### Information given

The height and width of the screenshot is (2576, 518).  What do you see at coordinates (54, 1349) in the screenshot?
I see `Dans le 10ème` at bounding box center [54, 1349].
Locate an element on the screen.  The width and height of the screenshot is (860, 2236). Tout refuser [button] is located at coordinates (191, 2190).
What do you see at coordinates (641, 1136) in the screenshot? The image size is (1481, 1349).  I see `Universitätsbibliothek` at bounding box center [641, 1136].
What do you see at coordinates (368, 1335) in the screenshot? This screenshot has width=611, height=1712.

### Task to carry out
The full listing above is to be retyped exactly.

### Worked solution
The height and width of the screenshot is (2576, 518).  What do you see at coordinates (54, 1349) in the screenshot?
I see `Dans le 10ème` at bounding box center [54, 1349].
Locate an element on the screen.  The width and height of the screenshot is (860, 2236). Tout refuser [button] is located at coordinates (191, 2190).
What do you see at coordinates (641, 1136) in the screenshot? The image size is (1481, 1349).  I see `Universitätsbibliothek` at bounding box center [641, 1136].
What do you see at coordinates (368, 1335) in the screenshot? This screenshot has width=611, height=1712.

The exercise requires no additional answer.